Angela Grate, a junior English literature and economic and political science major, is planning on using her opportunity as a summer scholar to analyze the ethics of the United State’s drone use and targeted killings abroad.
Grate said she first learned about this topic during a high school debate about the ethics of targeted killing.
She plans on working with Jonathan Loopstra, assistant professor of history, and Nate Jackson, assistant professor of philosophy.
“I will work on the Middle East countries, the terrorist organizations present, and the targeted killings of the four terrorists I’ve selected and their relationship with the United States,” Grate said.
Jacob Kemery, a junior computer science major, will be creating an iPad app, that will let you present and play back drawings and diagrams during his time as a summer scholar.
“The main research is figuring out how to capture the information coming in from a stylus on the iPad, storing the information, then playing it back in a presentation,” Kemery said.
His academic adviser, David Reed, professor of mathematics, computer science and physics is the one who encouraged him to apply to the program.
Marisa Pesa, a junior professional writing and history major, is expanding her English 211 paper on David Foster Wallce’s “Infinite Jest,” for her summer scholars program. She will be working Kevin Griffith as her adviser.
Her work will be analyzing “Infinite Jest” alongside analysis of Gertrude Stine’s “Tender Buttons” and T.S. Elliot’s “The
Wasteland.”
“I’ll be analyzing the text looking through thing theory, environmental theory, and trying to understand how subject-object relationships change over a course of time,” Pesa said.
Marcie Blandford, sophomore creative writing and French major, will use her time this summer to visit asylums in Ohio, Indiana, and Illinois and write horror stories. Blandford will be working with Griffith.
After getting into writing horror fiction last semester, she submitted a proposal to write a horror fiction genre book about fictional characters in actual Midwestern asylums.
“It means a lot to me,” Blandford said. “It’s really hard during school to find time to write your own stuff, so this is like me sitting down for the whole summer getting to write about things I find interesting.”

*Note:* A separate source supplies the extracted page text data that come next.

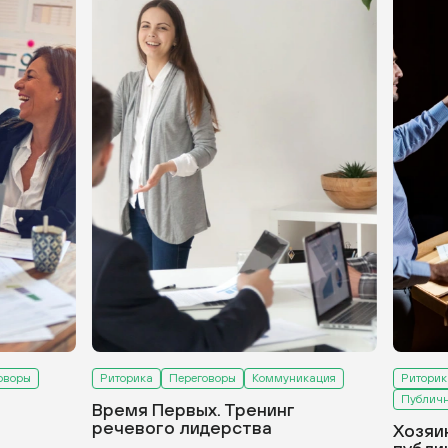
оворы
Риторика
Переговоры
Коммуникация
Риторик
Публичн
Время Первых. Тренинг
речевого лидерства
Хозяи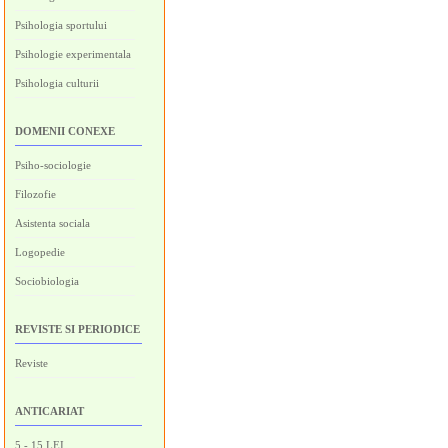
Psihologia sportului
Psihologie experimentala
Psihologia culturii
DOMENII CONEXE
Psiho-sociologie
Filozofie
Asistenta sociala
Logopedie
Sociobiologia
REVISTE SI PERIODICE
Reviste
ANTICARIAT
5 - 15 LEI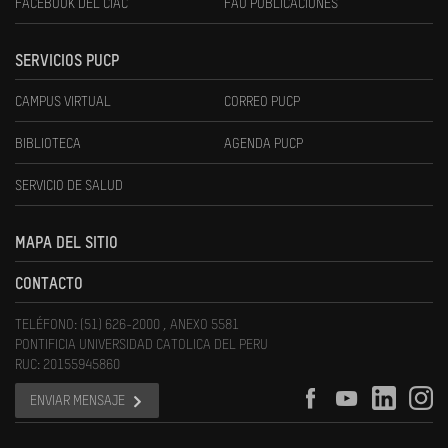
FACEBOOK DEL CIAC
FAU PUBLICACIONES
SERVICIOS PUCP
CAMPUS VIRTUAL
CORREO PUCP
BIBLIOTECA
AGENDA PUCP
SERVICIO DE SALUD
MAPA DEL SITIO
CONTACTO
TELÉFONO: (51) 626-2000 , ANEXO 5581
PONTIFICIA UNIVERSIDAD CATOLICA DEL PERU
RUC: 20155945860
ENVIAR MENSAJE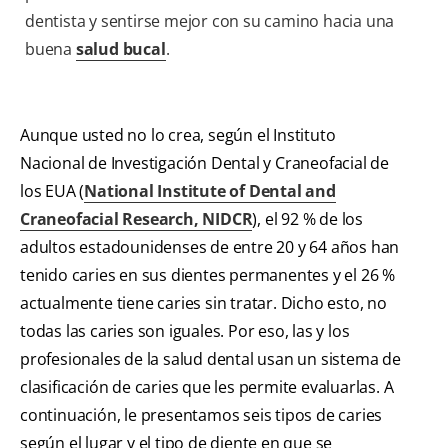
dentista y sentirse mejor con su camino hacia una
buena
salud bucal
.
Aunque usted no lo crea, según el Instituto
Nacional de Investigación Dental y Craneofacial de
los EUA (
National Institute of Dental and
Craneofacial Research, NIDCR
), el 92 % de los
adultos estadounidenses de entre 20 y 64 años han
tenido caries en sus dientes permanentes y el 26 %
actualmente tiene caries sin tratar. Dicho esto, no
todas las caries son iguales. Por eso, las y los
profesionales de la salud dental usan un sistema de
clasificación de caries que les permite evaluarlas. A
continuación, le presentamos seis tipos de caries
según el lugar y el tipo de diente en que se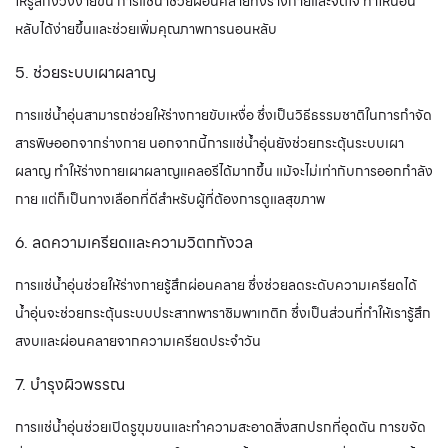
ให้รู้สึกง่วงง่ายขึ้น การแช่น้ำช่วยผ่อนคลายทั้งร่างกายและจิตใจ ทำให้นอน
หลับได้ง่ายขึ้นและช่วยเพิ่มคุณภาพการนอนหลับ
5. ช่วยระบบเผาผลาญ
การแช่น้ำอุ่นสามารถช่วยให้ร่างกายขับเหงื่อ ซึ่งเป็นวิธีธรรมชาติในการกำจัด
สารพิษออกจากร่างกาย นอกจากนี้การแช่น้ำอุ่นยังช่วยกระตุ้นระบบเผา
ผลาญ ทำให้ร่างกายเผาผลาญแคลอรีได้มากขึ้น แม้จะไม่เท่ากับการออกกำลัง
กาย แต่ก็เป็นทางเลือกที่ดีสำหรับผู้ที่ต้องการดูแลสุขภาพ
6. ลดความเครียดและความวิตกกังวล
การแช่น้ำอุ่นช่วยให้ร่างกายรู้สึกผ่อนคลาย ซึ่งช่วยลดระดับความเครียดได้
น้ำอุ่นจะช่วยกระตุ้นระบบประสาทพาราซิมพาเทติก ซึ่งเป็นส่วนที่ทำให้เรารู้สึก
สงบและผ่อนคลายจากความเครียดประจำวัน
7. บำรุงผิวพรรณ
การแช่น้ำอุ่นช่วยเปิดรูขุมขนและทำความสะอาดสิ่งสกปรกที่อุดตัน การขจัด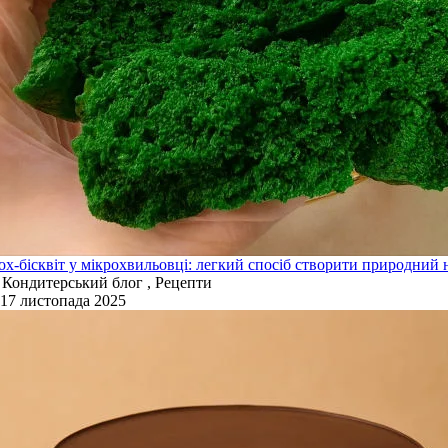
х-бісквіт у мікрохвильовці: легкий спосіб створити природний н
Кондитерський блог , Рецепти
17 листопада 2025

Jessica Berchtold, a sophomore English literature, professional writing, and creative writing major, will also be spending her summer contemplating David Foster Wallace’s “Infinite Jest.”
She is expanding on a nine page paper she wrote for her 211 class in which she is trying to give the book a purpose. Griffith will be her adviser for this project.
“Lots of people say, ‘It’s this great book, but what does it actually mean?’ So I was trying to find a way to give it meaning,” Berchtold said.
Griffith, who teaches the critical writing course, considered this new way of reading the book fairly radical and encouraged her to join the program.